LinearConstraintEVD

LinearConstraintEVD#

class liesel_gam.LinearConstraintEVD[source]#

Bases: object

Computes reparameterization matrices for linear constraints.

Reparameterization matrices are computed via eigenvalue decomposition.

If you have a linear constraint A @ coef to be applied to a basis-coef product B @ coef, were B is the basis matrix, then this constraint can be enforced by computing B @ Z @ latent_coef instead, where latent_coef is an unconstrained version of coef, with penalty matrix Z.T @ K @ Z, where K is the penalty matrix in the prior for coef.

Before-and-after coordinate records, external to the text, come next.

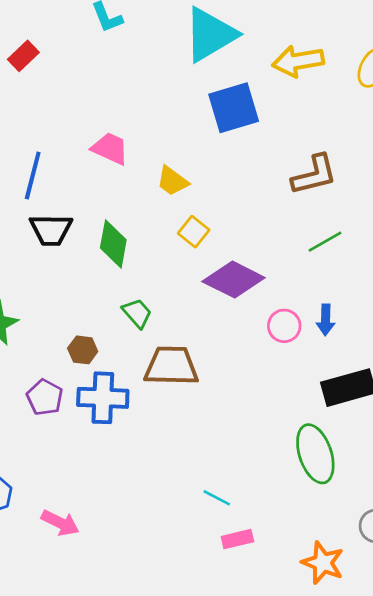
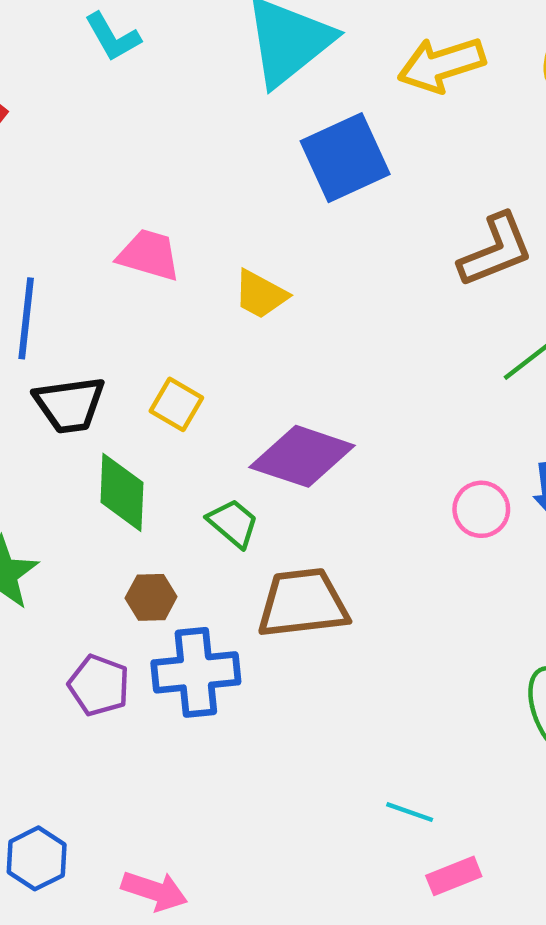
yellow square: (194, 232) -> (176, 404), moved
green diamond: (113, 244) -> (122, 492), moved
purple diamond: (234, 280) -> (302, 456), moved

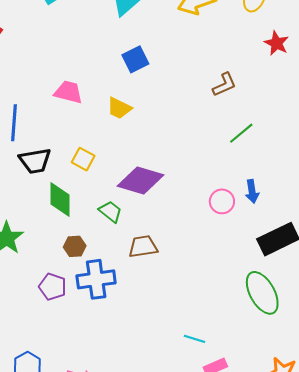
blue square: (345, 158) -> (135, 59), moved, size x0.7
brown L-shape: (496, 250) -> (224, 85), size x0.7
brown trapezoid: (303, 603) -> (143, 247), size x0.7

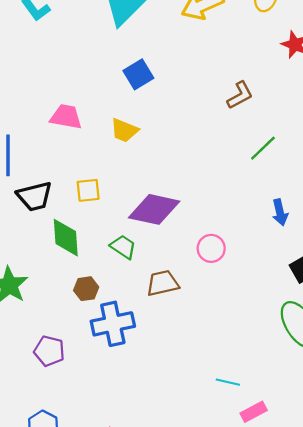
yellow square: (83, 159) -> (88, 190), turned -30
pink circle: (222, 201) -> (211, 248), moved
purple pentagon: (53, 287) -> (49, 351), moved

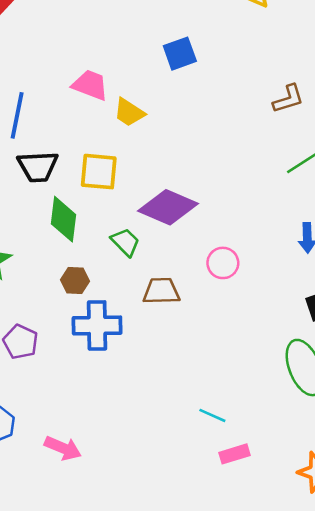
yellow trapezoid: (124, 130) -> (129, 112), moved
yellow square: (88, 190) -> (99, 172), size x1.4

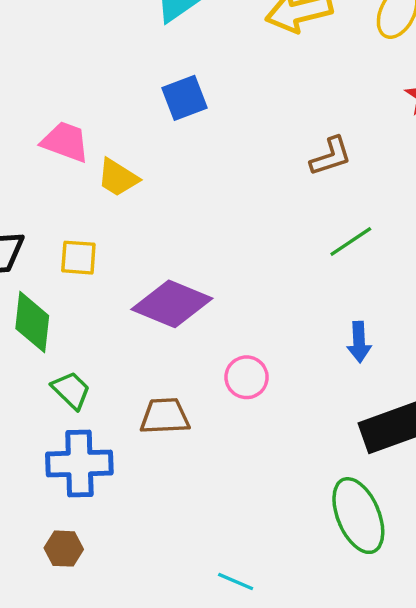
yellow square: (99, 172) -> (78, 258), size x0.7
green trapezoid: (125, 242) -> (71, 390), moved
brown hexagon: (75, 280) -> (64, 549), moved

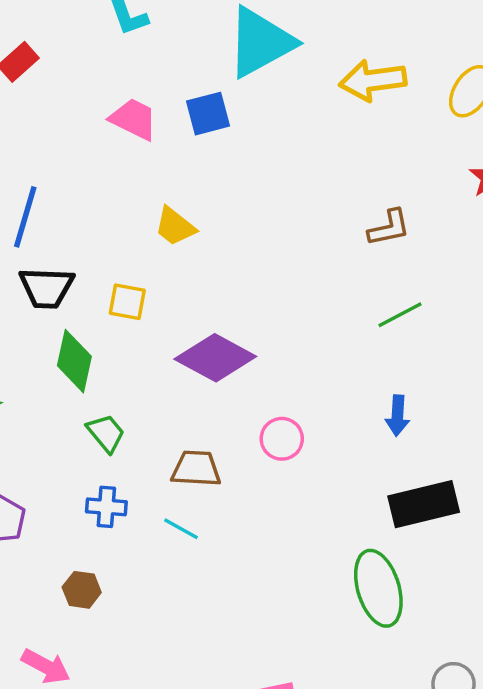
blue square: (185, 98) -> (208, 114), moved
pink trapezoid: (65, 142) -> (134, 119), moved
blue cross: (79, 463) -> (106, 507), size x0.6
cyan line: (236, 581) -> (181, 529), moved

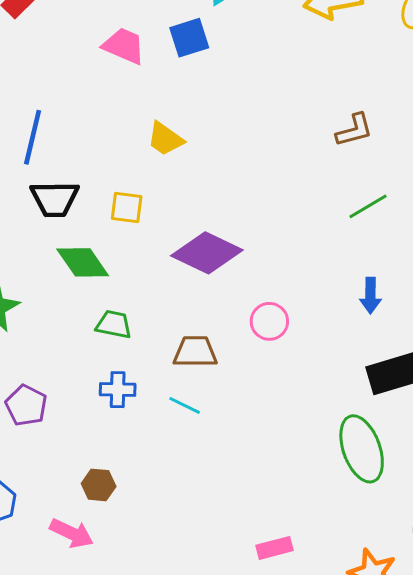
green diamond: (74, 361) -> (83, 262), turned -44
green trapezoid: (106, 433) -> (114, 324), turned -36
brown hexagon: (82, 590) -> (99, 485), moved

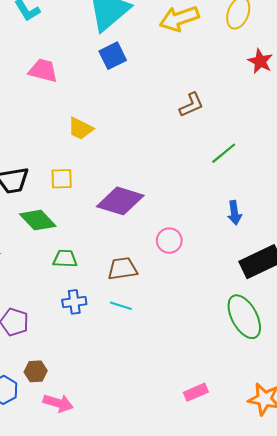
blue square: (189, 38) -> (113, 56), moved
brown L-shape: (354, 130) -> (191, 105), moved
brown hexagon: (99, 485) -> (36, 371), moved

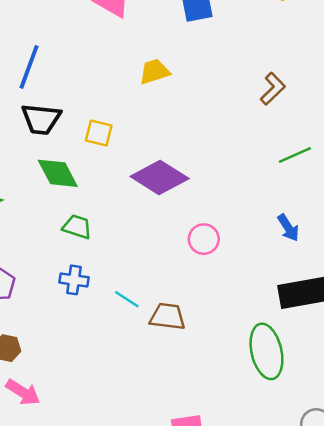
brown L-shape: (191, 105) -> (273, 89), turned -36
yellow trapezoid: (81, 129) -> (154, 72), moved, turned 120
blue arrow: (234, 213) -> (288, 228), turned -40
brown trapezoid: (123, 269) -> (168, 316), moved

See Basis.constrain() for more detailed documentation and Kneib et al. (2019) for an in-depth reference.

See also

Basis.constrain

Uses this class to apply constraints.

StrctTerm.constrain

Uses this class to apply constraints.

References

Kneib, T., Klein, N., Lang, S., & Umlauf, N. (2019). Modular regression—A Lego system for building structured additive distributional regression models with tensor product interactions. TEST, 28(1), 1–39. https://doi.org/10.1007/s11749-019-00631-z

Methods

constant_and_linear

Reparameterization matrix for removing a constant and a linear trend from a smooth like B(x) @ coef.

general

Reparameterization matrix for a general linear constraint constraint @ coef.

sumzero_coef

Reparameterization matrix for enforcing a constraint jnp.ones(...).T @ coef.

sumzero_term

Reparameterization matrix for enforcing a constraint jnp.ones(...).T @ B(x) @ coef.